Remember that clever lefty quip about Bush’s Department of Just Us? It’s been realized under Eric Holder, but it’s no longer a big deal. Pajamas Media begins a multi-part series investigating the profound politicization in Eric Holder’s regime.
Recently released documents — disclosed by the Obama Justice Department only after a court battle — reveal that the Civil Rights Division at the Department of Justice is engaging in politicized hiring in the career civil service ranks. Typical Washington behavior, you say? Except the hiring in question is nearly unprecedented in scope and significantly eclipses anything the Bush administration was even accused of doing.

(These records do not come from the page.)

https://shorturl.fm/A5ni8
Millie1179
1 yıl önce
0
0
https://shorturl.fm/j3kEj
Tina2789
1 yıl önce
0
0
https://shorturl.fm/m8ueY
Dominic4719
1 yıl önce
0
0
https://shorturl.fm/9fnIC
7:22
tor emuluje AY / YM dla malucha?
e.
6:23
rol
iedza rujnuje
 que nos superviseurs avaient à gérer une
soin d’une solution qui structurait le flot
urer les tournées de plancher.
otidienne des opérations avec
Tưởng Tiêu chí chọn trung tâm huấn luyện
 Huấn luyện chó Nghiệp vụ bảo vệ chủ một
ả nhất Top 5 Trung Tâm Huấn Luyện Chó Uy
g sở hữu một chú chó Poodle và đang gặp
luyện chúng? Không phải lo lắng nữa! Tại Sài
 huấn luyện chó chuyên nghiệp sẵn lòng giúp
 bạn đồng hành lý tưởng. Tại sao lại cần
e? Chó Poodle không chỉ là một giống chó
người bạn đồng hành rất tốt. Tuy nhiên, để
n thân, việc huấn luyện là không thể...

And the evidence of the current political activity is far less impeachable than what was behind the libelous attacks leveled at officials from the Bush years.

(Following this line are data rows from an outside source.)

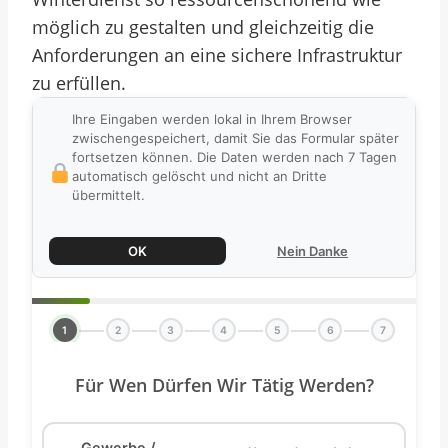
möglich zu gestalten und gleichzeitig die
Anforderungen an eine sichere Infrastruktur
zu erfüllen.
Ihre Eingaben werden lokal in Ihrem Browser
zwischengespeichert, damit Sie das Formular später
fortsetzen können. Die Daten werden nach 7 Tagen
automatisch gelöscht und nicht an Dritte
übermittelt.
OK
Nein Danke
1
2
3
4
5
6
7
Für Wen Dürfen Wir Tätig Werden?
Gewerbe /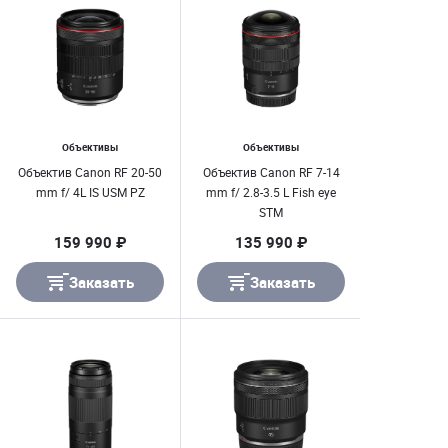
Объективы
Объективы
Объектив Canon RF 20-50
Объектив Canon RF 7-14
mm f/ 4L IS USM PZ
mm f/ 2.8-3.5 L Fish eye
STM
159 990 ₽
135 990 ₽
Заказать
Заказать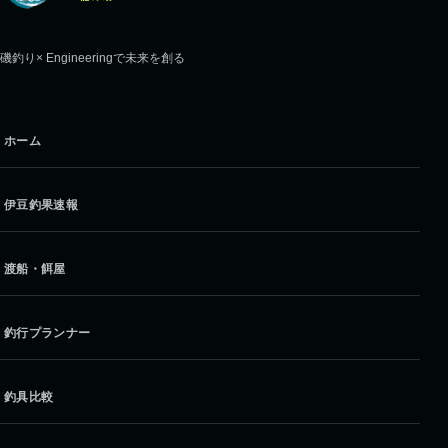
磯釣り× Engineeringで未来を創る
ホーム
伊豆釣果速報
渡船・餌屋
釣行プランナー
釣具比較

For nearly a year, the Civil Rights Division rebuffed Pajamas Media’s Freedom of Information Act request for the resumes of attorneys hired into the Division during the tenure of Eric Holder. PJM was finally forced to file a federal lawsuit earlier this year. Only then did Justice relent and turn over the documents. The result leaves little wonder why PJM’s request was met with such intense resistance.
The Department’s political leadership clearly recognized that the resumes of these new attorneys would expose the hypocrisy of the Obama administration’s polemical attacks on the Bush administration for supposedly engaging in “politicized hiring” — and that everyone would see just how militantly partisan the Obama Civil Rights Division truly is. Holder’s year-long delay before producing these documents — particularly when compared to the almost-instantaneous turnaround by the Bush administration of a virtually identical request by the Boston Globe back in 2006 — also shows how deep politics now runs in the Department.
Only in a department so uniformly stocked with leftist radicals could the green light be given to a program as asinine as Fast and Furious.
Meanwhile, Holder has decided to release into the custody of the academic left a homegrown American terrorist of the Black Liberation Army stripe.
Last year, Holder ordered the release of convicted murderer Marilyn Buck, a member of the violent Marxist group the Black Liberation Army. Buck’s rap sheet reads like an Al Qaeda training manual:
* Acquisition of weapons and ammunition
* Armored car robbery that resulted in the murder of a guard
* Bombing US Senate Building
* Bombing Ft. McNair
* Bombing Washington Navy Yard Officer’s Club
* Bombing New York City federal building.
* Participated in the conspiracies that led to the death of multiple police officersIn most states, Marilyn Buck would have been given a lethal injection or the electric chair. Instead, Attorney General Eric Holder ordered her to be set free because she supposedly: “expressed a dramatic change from her previous political philosophy.”
The Department of Justice received a number of letters from teachers, professors, politicians and lawyers requesting that Buck be released. Adams points out that the one letter that most likely had the biggest impact was sent by Jill Elijah from Brooklyn, NY. In her letter, Elijah wrote:
“…a warm nurturing living arrangement is available to Ms. Buck in my home located in Brooklyn. . . . I and my family look forward to her joining our home.”
The letterhead used by Elijah for her letter to the DOJ was Harvard Law School. It turns out that Jill Elijah runs the Criminal Justice Institute at Harvard Law School. Also on the letterhead was the name of Charles Ogletree. Ogletree is the Jesse Climenko Professor of Law at Harvard law School and Director of the Charles Hamilton Houston Institute for Race and Justice. More importantly, Ogletree is a close friend and mentor to one Barack Obama and his daughter, Rashida was recently added to the staff of lawyers at the Department of Justice.
Adams ends with the following comments about the letters the DOJ received on behalf of Marilyn Buck and the implications it has on our society:
“Students of history often wonder how civilized countries can devolve into murderous nightmares. These letters provide a homegrown American example of sophisticates excusing murderous behavior because they agree with the murderer’s political philosophy. Simply, they are chilling.
Also chilling is that the militant and destructive ideas that fueled Buck’s murderous campaigns have gained creeping acceptability in American institutions. Teachers, professors, politicians and lawyers all clamored for Buck’s release. This acceptance is no simple oddity. It is a harbinger of danger.”
Well, just so long as it’s warm and nurturing, what possible harm could there be?